Personal loans are not repaid in 30 years like a traditional loan. A lot of private lenders expect the loan to be repaid in a very short time, like six to twelve months. Lenders are often looking for a very quick return on your money and are generally not prepared to offer a multi-year loan like a typical mortgage company does. Homes that need additional renovations generally cannot qualify for conventional mortgages, no matter how much better the borrower’s credit score. In those cases, private money can play a very important role. A non-traditional lender can step in and offer financing to get the house in salable condition and then trade in the house.

One of the main drawbacks of personal mortgage loans is the interest rates. Interest rates are much higher with a private money loan than with a conventional loan. Sometimes mortgage rates even more than double, often 12 to 20 percent per year. Basically, mortgage rates are very high because private lenders don’t need exact credit. Funds from private lenders are generally secured by the property in question, so whether or not the debtor has good credit is generally not very important to the lender.
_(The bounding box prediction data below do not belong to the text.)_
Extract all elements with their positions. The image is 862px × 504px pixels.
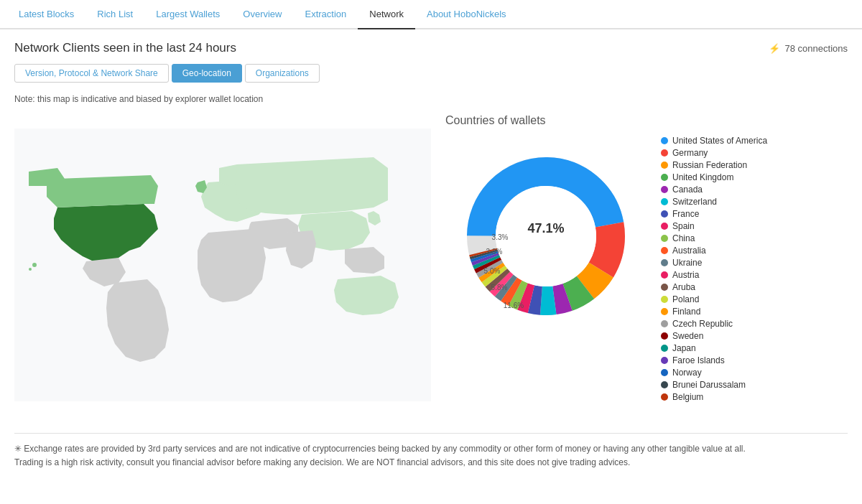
- legend-color-dot: [661, 162, 668, 169]
- footer-line1: ✳ Exchange rates are provided by 3rd par…: [14, 442, 848, 456]
- legend-label: Sweden: [672, 331, 703, 341]
- legend-label: United Kingdom: [672, 172, 733, 182]
- nav-item-extraction[interactable]: Extraction: [293, 0, 358, 28]
- nav-item-network[interactable]: Network: [358, 0, 415, 29]
- subtab-geo-location[interactable]: Geo-location: [172, 64, 242, 83]
- svg-text:11.6%: 11.6%: [504, 302, 524, 309]
- legend-color-dot: [661, 381, 668, 388]
- world-map: [14, 114, 431, 416]
- legend-label: Faroe Islands: [672, 355, 725, 365]
- svg-text:5.8%: 5.8%: [491, 284, 508, 291]
- chart-area: Countries of wallets: [445, 114, 848, 402]
- chart-legend: United States of AmericaGermanyRussian F…: [661, 136, 767, 402]
- donut-svg: 47.1% 11.6% 5.8% 5.0% 3.3% 3.3%: [445, 136, 646, 337]
- subtab-version,-protocol-&-network-share[interactable]: Version, Protocol & Network Share: [14, 64, 169, 83]
- footer-line2: Trading is a high risk activity, consult…: [14, 456, 848, 470]
- legend-label: Spain: [672, 221, 695, 231]
- legend-label: Czech Republic: [672, 319, 733, 329]
- legend-label: Germany: [672, 148, 708, 158]
- nav-item-latest-blocks[interactable]: Latest Blocks: [7, 0, 85, 28]
- legend-color-dot: [661, 259, 668, 266]
- legend-color-dot: [661, 345, 668, 352]
- legend-color-dot: [661, 308, 668, 315]
- top-navigation: Latest BlocksRich ListLargest WalletsOve…: [0, 0, 862, 29]
- legend-color-dot: [661, 235, 668, 242]
- legend-item: Belgium: [661, 392, 767, 402]
- legend-item: Czech Republic: [661, 319, 767, 329]
- legend-color-dot: [661, 332, 668, 340]
- legend-item: Japan: [661, 343, 767, 353]
- legend-label: Japan: [672, 343, 696, 353]
- legend-item: Aruba: [661, 282, 767, 292]
- legend-color-dot: [661, 149, 668, 157]
- legend-item: Poland: [661, 294, 767, 304]
- legend-item: Russian Federation: [661, 160, 767, 170]
- legend-item: Spain: [661, 221, 767, 231]
- svg-text:3.3%: 3.3%: [486, 248, 503, 256]
- legend-label: Russian Federation: [672, 160, 747, 170]
- legend-item: Brunei Darussalam: [661, 380, 767, 390]
- bolt-icon: ⚡: [769, 43, 780, 54]
- svg-text:5.0%: 5.0%: [484, 267, 501, 275]
- legend-label: Poland: [672, 294, 699, 304]
- legend-item: Norway: [661, 368, 767, 378]
- legend-label: Brunei Darussalam: [672, 380, 746, 390]
- footer-note: ✳ Exchange rates are provided by 3rd par…: [14, 433, 848, 470]
- page-header: Network Clients seen in the last 24 hour…: [14, 41, 848, 55]
- legend-label: United States of America: [672, 136, 767, 146]
- legend-color-dot: [661, 210, 668, 218]
- legend-item: United States of America: [661, 136, 767, 146]
- legend-item: Finland: [661, 307, 767, 317]
- legend-label: Norway: [672, 368, 702, 378]
- legend-item: Switzerland: [661, 197, 767, 207]
- legend-label: Belgium: [672, 392, 703, 402]
- legend-color-dot: [661, 271, 668, 279]
- legend-label: Switzerland: [672, 197, 717, 207]
- legend-color-dot: [661, 296, 668, 303]
- legend-color-dot: [661, 174, 668, 181]
- svg-text:47.1%: 47.1%: [527, 221, 564, 235]
- legend-color-dot: [661, 320, 668, 327]
- legend-item: Austria: [661, 270, 767, 280]
- legend-item: Germany: [661, 148, 767, 158]
- donut-legend-container: 47.1% 11.6% 5.8% 5.0% 3.3% 3.3%: [445, 136, 767, 402]
- nav-item-overview[interactable]: Overview: [231, 0, 293, 28]
- nav-item-largest-wallets[interactable]: Largest Wallets: [144, 0, 231, 28]
- donut-chart: 47.1% 11.6% 5.8% 5.0% 3.3% 3.3%: [445, 136, 646, 337]
- main-content: Network Clients seen in the last 24 hour…: [0, 29, 862, 481]
- legend-item: Faroe Islands: [661, 355, 767, 365]
- legend-item: Ukraine: [661, 258, 767, 268]
- legend-label: Austria: [672, 270, 699, 280]
- chart-title: Countries of wallets: [445, 114, 546, 127]
- legend-label: Finland: [672, 307, 700, 317]
- legend-color-dot: [661, 186, 668, 193]
- hawaii-dot: [32, 263, 37, 267]
- australia-map: [334, 276, 399, 315]
- legend-item: Australia: [661, 246, 767, 256]
- legend-color-dot: [661, 357, 668, 364]
- connections-count: 78 connections: [785, 43, 848, 54]
- sub-tabs: Version, Protocol & Network ShareGeo-loc…: [14, 64, 848, 83]
- svg-point-26: [496, 186, 596, 286]
- legend-item: China: [661, 233, 767, 243]
- legend-color-dot: [661, 369, 668, 376]
- legend-color-dot: [661, 393, 668, 401]
- page-title: Network Clients seen in the last 24 hour…: [14, 41, 236, 55]
- legend-label: Ukraine: [672, 258, 702, 268]
- russia-map: [236, 157, 388, 215]
- legend-label: Aruba: [672, 282, 695, 292]
- subtab-organizations[interactable]: Organizations: [245, 64, 320, 83]
- nav-item-rich-list[interactable]: Rich List: [85, 0, 144, 28]
- legend-item: Sweden: [661, 331, 767, 341]
- nav-item-about-hobonickels[interactable]: About HoboNickels: [415, 0, 518, 28]
- svg-text:3.3%: 3.3%: [492, 233, 509, 241]
- legend-label: China: [672, 233, 695, 243]
- legend-color-dot: [661, 223, 668, 230]
- legend-item: Canada: [661, 185, 767, 195]
- legend-item: France: [661, 209, 767, 219]
- legend-label: France: [672, 209, 699, 219]
- connections-badge: ⚡ 78 connections: [769, 43, 848, 54]
- chart-section: Countries of wallets: [14, 114, 848, 416]
- legend-label: Australia: [672, 246, 706, 256]
- legend-color-dot: [661, 137, 668, 144]
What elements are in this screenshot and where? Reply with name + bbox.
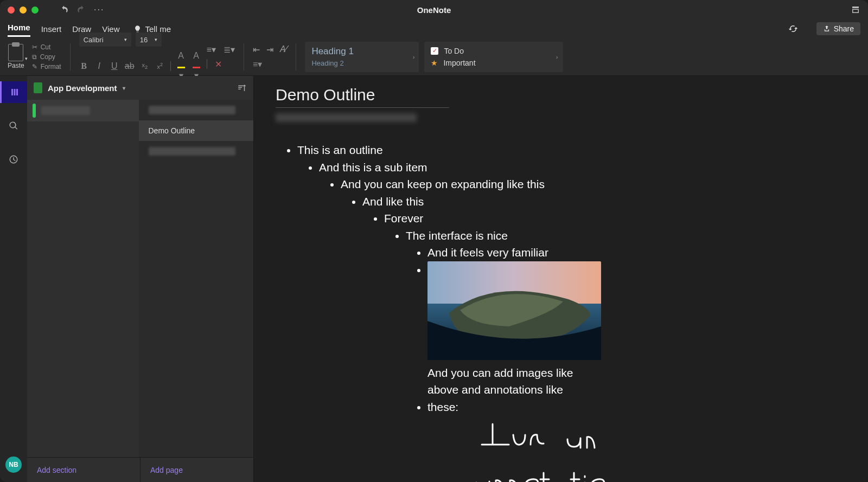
avatar-initials: NB xyxy=(5,457,22,473)
format-label: Format xyxy=(41,63,61,70)
page-canvas[interactable]: Demo Outline This is an outline And this… xyxy=(254,76,868,482)
account-avatar[interactable]: NB xyxy=(0,454,27,475)
add-section-button[interactable]: Add section xyxy=(27,458,140,482)
page-date-redacted xyxy=(276,113,417,122)
page-title[interactable]: Demo Outline xyxy=(276,86,846,104)
section-item[interactable] xyxy=(27,100,139,121)
clipboard-group: ✂Cut ⧉Copy ✎Format xyxy=(32,43,61,70)
style-heading2: Heading 2 xyxy=(311,59,412,67)
page-item[interactable] xyxy=(139,141,254,162)
tag-important-label: Important xyxy=(443,59,475,67)
title-rule xyxy=(276,107,449,108)
recent-icon[interactable] xyxy=(0,149,27,170)
indent-button[interactable]: ⇥ xyxy=(266,44,273,55)
font-size-value: 16 xyxy=(140,36,148,44)
tags-gallery[interactable]: ✓ To Do ★ Important › xyxy=(424,42,563,72)
sort-icon[interactable] xyxy=(237,83,247,93)
separator xyxy=(207,59,207,69)
superscript-button[interactable]: x2 xyxy=(155,62,165,70)
cut-label: Cut xyxy=(41,43,51,51)
more-icon[interactable]: ··· xyxy=(94,5,104,15)
page-list: Demo Outline xyxy=(139,100,254,457)
bullets-button[interactable]: ≡▾ xyxy=(207,44,216,55)
outline-item: And this is a sub item xyxy=(319,161,427,173)
chevron-down-icon: ▾ xyxy=(25,56,28,61)
italic-button[interactable]: I xyxy=(94,61,104,71)
font-name-value: Calibri xyxy=(84,36,104,44)
outdent-button[interactable]: ⇤ xyxy=(253,44,260,55)
left-rail: NB xyxy=(0,76,27,482)
tag-important: ★ Important xyxy=(431,59,557,67)
separator xyxy=(170,61,171,71)
section-list xyxy=(27,100,139,457)
undo-icon[interactable] xyxy=(59,5,69,15)
outline-content[interactable]: This is an outline And this is a sub ite… xyxy=(276,142,846,482)
add-page-button[interactable]: Add page xyxy=(140,458,253,482)
strikethrough-button[interactable]: ab xyxy=(125,61,135,71)
clipboard-icon xyxy=(8,44,23,61)
separator xyxy=(244,43,244,70)
redo-icon[interactable] xyxy=(76,5,86,15)
close-window-button[interactable] xyxy=(8,7,15,14)
tab-insert[interactable]: Insert xyxy=(41,22,62,36)
notebook-name: App Development xyxy=(48,83,117,93)
clear-fmt-button[interactable]: ✕ xyxy=(215,59,222,69)
paste-button[interactable]: ▾ Paste xyxy=(5,44,27,69)
font-size-select[interactable]: 16 ▾ xyxy=(136,33,162,47)
format-painter-button[interactable]: ✎Format xyxy=(32,63,61,70)
style-heading1: Heading 1 xyxy=(311,46,412,57)
checkbox-icon: ✓ xyxy=(431,47,438,55)
highlight-icon: A xyxy=(178,51,184,60)
star-icon: ★ xyxy=(431,59,438,67)
ink-annotation xyxy=(471,419,612,482)
ribbon: ▾ Paste ✂Cut ⧉Copy ✎Format Calibri ▾ 16 … xyxy=(0,38,868,76)
search-icon[interactable] xyxy=(0,115,27,137)
scissors-icon: ✂ xyxy=(32,43,37,51)
page-item[interactable]: Demo Outline xyxy=(139,120,254,141)
numbering-button[interactable]: ≣▾ xyxy=(224,44,235,55)
subscript-button[interactable]: x2 xyxy=(140,62,150,70)
minimize-window-button[interactable] xyxy=(20,7,27,14)
section-color xyxy=(33,104,36,118)
outline-item: And you can add images like above and an… xyxy=(427,364,579,416)
app-title: OneNote xyxy=(417,5,451,15)
page-name-redacted xyxy=(149,147,235,156)
add-section-label: Add section xyxy=(37,466,76,474)
section-name-redacted xyxy=(41,106,90,115)
tag-todo: ✓ To Do xyxy=(431,47,557,55)
title-bar: ··· OneNote xyxy=(0,0,868,20)
share-label: Share xyxy=(834,24,854,33)
notebook-icon xyxy=(34,82,42,93)
share-button[interactable]: Share xyxy=(816,22,860,35)
notebooks-icon[interactable] xyxy=(0,81,27,103)
tag-todo-label: To Do xyxy=(444,47,464,55)
tab-home[interactable]: Home xyxy=(8,21,30,37)
align-button[interactable]: ≡▾ xyxy=(253,59,262,69)
underline-button[interactable]: U xyxy=(110,61,119,71)
tell-me-label: Tell me xyxy=(145,24,171,34)
indent-group: ⇤ ⇥ A∕ ≡▾ xyxy=(253,44,287,69)
font-name-select[interactable]: Calibri ▾ xyxy=(79,33,131,47)
copy-icon: ⧉ xyxy=(32,53,37,61)
page-item[interactable] xyxy=(139,100,254,120)
format-eraser-button[interactable]: A∕ xyxy=(280,44,287,54)
copy-label: Copy xyxy=(40,53,55,61)
inserted-image[interactable] xyxy=(427,261,601,360)
sync-icon[interactable] xyxy=(788,24,798,34)
list-group: ≡▾ ≣▾ ✕ xyxy=(207,44,235,69)
notebook-switcher[interactable]: App Development ▾ xyxy=(27,76,253,100)
styles-gallery[interactable]: Heading 1 Heading 2 › xyxy=(305,42,419,72)
zoom-window-button[interactable] xyxy=(31,7,39,14)
lightbulb-icon xyxy=(133,25,142,33)
separator xyxy=(296,43,296,70)
outline-item: And you can keep on expanding like this xyxy=(341,178,545,190)
outline-item: This is an outline xyxy=(297,144,383,156)
nav-footer: Add section Add page xyxy=(27,457,253,482)
share-icon xyxy=(823,25,831,33)
ribbon-toggle-icon[interactable] xyxy=(851,5,860,15)
chevron-right-icon: › xyxy=(556,54,558,60)
bold-button[interactable]: B xyxy=(79,61,89,71)
copy-button[interactable]: ⧉Copy xyxy=(32,53,61,61)
brush-icon: ✎ xyxy=(32,63,37,70)
cut-button[interactable]: ✂Cut xyxy=(32,43,61,51)
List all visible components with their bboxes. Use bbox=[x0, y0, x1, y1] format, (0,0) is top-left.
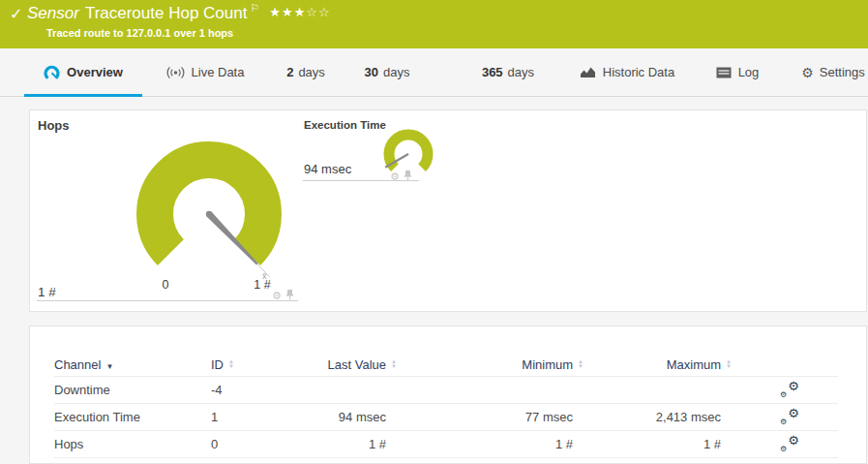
execution-time-current-value: 94 msec bbox=[304, 162, 351, 176]
sort-icon: ▲▼ bbox=[726, 359, 732, 369]
cell-minimum: 77 msec bbox=[410, 404, 597, 431]
column-header-maximum[interactable]: Maximum▲▼ bbox=[597, 353, 745, 377]
tab-label: Settings bbox=[820, 65, 865, 79]
cell-last-value: 94 msec bbox=[293, 404, 410, 431]
sensor-kind-label: Sensor bbox=[27, 4, 79, 22]
channels-table: Channel▼ ID▲▼ Last Value▲▼ Minimum▲▼ Max… bbox=[54, 353, 838, 458]
gauge-arc bbox=[155, 160, 263, 253]
cell-maximum: 2,413 msec bbox=[597, 404, 745, 431]
sensor-title-row: SensorTraceroute Hop Count⚐★★★☆☆ bbox=[27, 4, 331, 23]
pin-icon[interactable] bbox=[285, 287, 294, 304]
column-header-last-value[interactable]: Last Value▲▼ bbox=[293, 353, 410, 377]
priority-stars[interactable]: ★★★☆☆ bbox=[269, 5, 330, 19]
live-data-icon bbox=[166, 66, 185, 79]
tab-30-days[interactable]: 30 days bbox=[356, 48, 418, 96]
tab-unit: days bbox=[508, 65, 534, 79]
column-header-channel[interactable]: Channel▼ bbox=[54, 353, 211, 377]
sensor-status-message: Traced route to 127.0.0.1 over 1 hops bbox=[46, 27, 233, 39]
overview-gauges-panel: Hops x̄ 0 1 # 1 # ⚙ Execution Time 94 ms… bbox=[29, 109, 867, 312]
tab-log[interactable]: Log bbox=[708, 48, 766, 96]
cell-minimum bbox=[410, 377, 597, 404]
tab-number: 30 bbox=[365, 65, 378, 79]
cell-channel[interactable]: Execution Time bbox=[54, 404, 211, 431]
cell-maximum: 1 # bbox=[597, 431, 745, 458]
page-title: Traceroute Hop Count bbox=[85, 4, 248, 22]
stars-filled: ★★★ bbox=[269, 5, 306, 19]
tab-label: Live Data bbox=[192, 65, 245, 79]
tab-label: Historic Data bbox=[603, 65, 674, 79]
tab-live-data[interactable]: Live Data bbox=[161, 48, 250, 96]
tab-2-days[interactable]: 2 days bbox=[279, 48, 333, 96]
hops-gauge bbox=[112, 132, 306, 296]
sort-icon: ▲▼ bbox=[578, 359, 584, 369]
cell-maximum bbox=[597, 377, 745, 404]
historic-chart-icon bbox=[580, 66, 596, 78]
cell-channel[interactable]: Hops bbox=[54, 431, 211, 458]
hops-gauge-title: Hops bbox=[38, 118, 70, 133]
channel-settings-icon[interactable]: ⚙⚙ bbox=[780, 408, 799, 424]
cell-minimum: 1 # bbox=[410, 431, 597, 458]
needle-hub bbox=[206, 211, 212, 217]
cell-id: -4 bbox=[211, 377, 293, 404]
tab-historic-data[interactable]: Historic Data bbox=[571, 48, 683, 96]
column-header-minimum[interactable]: Minimum▲▼ bbox=[410, 353, 597, 377]
tab-number: 2 bbox=[286, 65, 293, 79]
stars-empty: ☆☆ bbox=[306, 5, 330, 19]
hops-gauge-min-label: 0 bbox=[146, 278, 185, 292]
cell-last-value bbox=[293, 377, 410, 404]
tab-settings[interactable]: ⚙ Settings bbox=[798, 48, 868, 96]
cell-id: 0 bbox=[211, 431, 293, 458]
tab-365-days[interactable]: 365 days bbox=[472, 48, 544, 96]
column-header-id[interactable]: ID▲▼ bbox=[211, 353, 293, 377]
table-row-execution-time[interactable]: Execution Time 1 94 msec 77 msec 2,413 m… bbox=[54, 404, 838, 431]
cell-channel[interactable]: Downtime bbox=[54, 377, 211, 404]
sensor-banner: ✓ SensorTraceroute Hop Count⚐★★★☆☆ Trace… bbox=[0, 0, 868, 48]
execution-time-gauge-title: Execution Time bbox=[304, 119, 386, 131]
execution-time-widget-icons: ⚙ bbox=[390, 168, 412, 185]
channel-settings-icon[interactable]: ⚙⚙ bbox=[780, 435, 799, 451]
cell-id: 1 bbox=[211, 404, 293, 431]
tab-label: Overview bbox=[67, 65, 123, 79]
table-row-hops[interactable]: Hops 0 1 # 1 # 1 # ⚙⚙ bbox=[54, 431, 838, 458]
hops-widget-underline bbox=[37, 300, 298, 301]
tab-overview[interactable]: Overview bbox=[24, 48, 142, 96]
hops-widget-icons: ⚙ bbox=[272, 287, 294, 304]
channels-panel: Channel▼ ID▲▼ Last Value▲▼ Minimum▲▼ Max… bbox=[29, 325, 867, 464]
settings-gear-icon: ⚙ bbox=[801, 65, 814, 80]
channel-settings-icon[interactable]: ⚙⚙ bbox=[780, 381, 799, 397]
tab-unit: days bbox=[383, 65, 409, 79]
hops-current-value: 1 # bbox=[38, 285, 56, 299]
table-header-row: Channel▼ ID▲▼ Last Value▲▼ Minimum▲▼ Max… bbox=[54, 353, 838, 377]
sort-desc-icon: ▼ bbox=[105, 362, 113, 371]
tab-label: Log bbox=[738, 65, 760, 79]
pin-icon[interactable] bbox=[404, 168, 412, 185]
execution-time-widget-underline bbox=[303, 180, 419, 181]
flag-icon[interactable]: ⚐ bbox=[250, 2, 259, 14]
gear-icon[interactable]: ⚙ bbox=[272, 291, 282, 301]
column-header-actions bbox=[745, 353, 838, 377]
gauge-icon bbox=[44, 65, 60, 79]
tab-unit: days bbox=[298, 65, 324, 79]
status-ok-icon: ✓ bbox=[10, 5, 22, 23]
sort-icon: ▲▼ bbox=[228, 359, 234, 369]
table-row-downtime[interactable]: Downtime -4 ⚙⚙ bbox=[54, 377, 838, 404]
sort-icon: ▲▼ bbox=[391, 359, 397, 369]
cell-last-value: 1 # bbox=[293, 431, 410, 458]
tab-strip: Overview Live Data 2 days 30 days 365 da… bbox=[0, 48, 868, 97]
log-icon bbox=[716, 67, 732, 78]
tab-number: 365 bbox=[482, 65, 503, 79]
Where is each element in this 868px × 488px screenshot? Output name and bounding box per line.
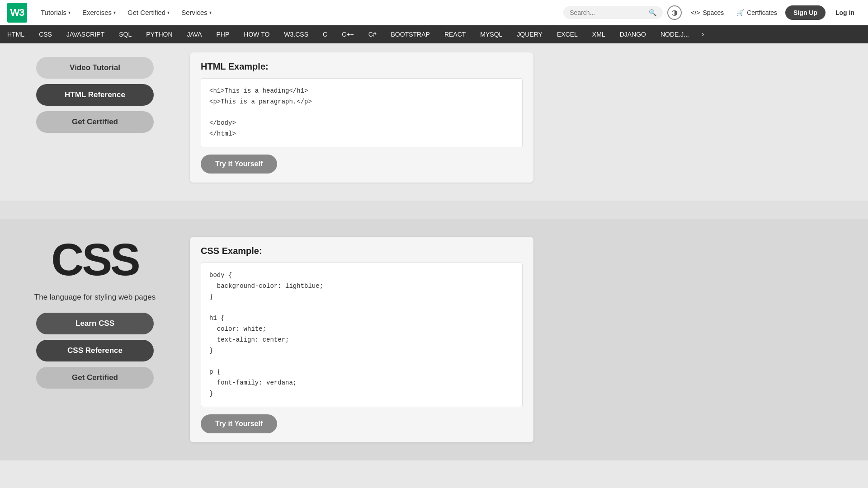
video-tutorial-button[interactable]: Video Tutorial xyxy=(36,57,154,79)
css-right-panel: CSS Example: body { background-color: li… xyxy=(190,237,533,442)
html-reference-button[interactable]: HTML Reference xyxy=(36,84,154,106)
signup-button[interactable]: Sign Up xyxy=(785,5,826,20)
css-code-title: CSS Example: xyxy=(201,246,523,256)
lang-python[interactable]: PYTHON xyxy=(139,25,179,43)
lang-django[interactable]: DJANGO xyxy=(613,25,653,43)
logo[interactable]: W3 xyxy=(7,3,27,23)
lang-mysql[interactable]: MYSQL xyxy=(473,25,509,43)
lang-php[interactable]: PHP xyxy=(209,25,237,43)
lang-java[interactable]: JAVA xyxy=(180,25,209,43)
lang-css[interactable]: CSS xyxy=(32,25,59,43)
theme-toggle-button[interactable]: ◑ xyxy=(667,5,682,20)
services-menu[interactable]: Services ▾ xyxy=(176,5,217,20)
lang-xml[interactable]: XML xyxy=(585,25,613,43)
tutorials-chevron-icon: ▾ xyxy=(68,10,71,15)
exercises-chevron-icon: ▾ xyxy=(113,10,116,15)
certificates-button[interactable]: 🛒 Certficates xyxy=(732,6,782,19)
css-left-panel: CSS The language for styling web pages L… xyxy=(18,237,172,389)
section-divider xyxy=(0,201,868,219)
lang-sql[interactable]: SQL xyxy=(112,25,139,43)
css-tagline: The language for styling web pages xyxy=(34,293,156,302)
main-content: Video Tutorial HTML Reference Get Certif… xyxy=(0,43,868,460)
cart-icon: 🛒 xyxy=(736,9,744,16)
navbar: W3 Tutorials ▾ Exercises ▾ Get Certified… xyxy=(0,0,868,25)
css-try-button[interactable]: Try it Yourself xyxy=(201,414,277,433)
css-logo: CSS xyxy=(51,237,139,282)
html-try-button[interactable]: Try it Yourself xyxy=(201,155,277,174)
html-button-group: Video Tutorial HTML Reference Get Certif… xyxy=(36,57,154,133)
spaces-button[interactable]: </> Spaces xyxy=(686,6,728,19)
nav-right: </> Spaces 🛒 Certficates Sign Up Log in xyxy=(686,5,861,20)
exercises-menu[interactable]: Exercises ▾ xyxy=(77,5,121,20)
lang-w3css[interactable]: W3.CSS xyxy=(277,25,316,43)
certified-chevron-icon: ▾ xyxy=(167,10,170,15)
lang-nodejs[interactable]: NODE.J... xyxy=(653,25,696,43)
language-bar: HTML CSS JAVASCRIPT SQL PYTHON JAVA PHP … xyxy=(0,25,868,43)
lang-more-icon[interactable]: › xyxy=(696,25,709,43)
search-icon[interactable]: 🔍 xyxy=(649,9,656,16)
html-code-title: HTML Example: xyxy=(201,61,523,72)
html-get-certified-button[interactable]: Get Certified xyxy=(36,111,154,133)
search-input[interactable] xyxy=(570,9,645,16)
css-code-block: body { background-color: lightblue; } h1… xyxy=(201,263,523,407)
lang-react[interactable]: REACT xyxy=(437,25,473,43)
tutorials-menu[interactable]: Tutorials ▾ xyxy=(35,5,76,20)
lang-cpp[interactable]: C++ xyxy=(335,25,361,43)
html-left-panel: Video Tutorial HTML Reference Get Certif… xyxy=(18,52,172,133)
html-code-card: HTML Example: <h1>This is a heading</h1>… xyxy=(190,52,533,183)
css-section: CSS The language for styling web pages L… xyxy=(0,219,868,460)
spaces-code-icon: </> xyxy=(691,9,700,16)
lang-csharp[interactable]: C# xyxy=(361,25,384,43)
css-reference-button[interactable]: CSS Reference xyxy=(36,340,154,361)
html-section: Video Tutorial HTML Reference Get Certif… xyxy=(0,43,868,201)
lang-bootstrap[interactable]: BOOTSTRAP xyxy=(384,25,437,43)
lang-excel[interactable]: EXCEL xyxy=(550,25,585,43)
css-code-card: CSS Example: body { background-color: li… xyxy=(190,237,533,442)
logo-w3: W3 xyxy=(10,8,24,18)
css-button-group: Learn CSS CSS Reference Get Certified xyxy=(36,313,154,389)
login-button[interactable]: Log in xyxy=(829,5,861,20)
lang-howto[interactable]: HOW TO xyxy=(236,25,277,43)
logo-box: W3 xyxy=(7,3,27,23)
nav-links: Tutorials ▾ Exercises ▾ Get Certified ▾ … xyxy=(35,5,563,20)
services-chevron-icon: ▾ xyxy=(209,10,212,15)
get-certified-menu[interactable]: Get Certified ▾ xyxy=(122,5,175,20)
html-code-block: <h1>This is a heading</h1> <p>This is a … xyxy=(201,78,523,147)
css-get-certified-button[interactable]: Get Certified xyxy=(36,367,154,389)
lang-jquery[interactable]: JQUERY xyxy=(509,25,550,43)
learn-css-button[interactable]: Learn CSS xyxy=(36,313,154,334)
lang-html[interactable]: HTML xyxy=(0,25,32,43)
lang-javascript[interactable]: JAVASCRIPT xyxy=(59,25,112,43)
search-bar: 🔍 xyxy=(563,6,663,19)
html-right-panel: HTML Example: <h1>This is a heading</h1>… xyxy=(190,52,533,183)
lang-c[interactable]: C xyxy=(316,25,335,43)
If you own a home that you think is a candidate for a personal loan, the approval process often takes just a couple of weeks, in contrast, it takes 30-45 days for a conventional loan. For many borrowers, qualifying for a loan faster is a very good trade-off for higher interest rates. Private money lenders generally do not require a lengthy loan process like a conventional mortgage does.

If you have a home and want to rehab it, and you think you could improve it enough to increase its value in a short time, allowing you to pay off a personal loan and replace it with a conventional sale, then applying for a private loan is a viable option. As long as you understand the caveats and complete your research, there is a chance of successfully securing a property without a conventional loan.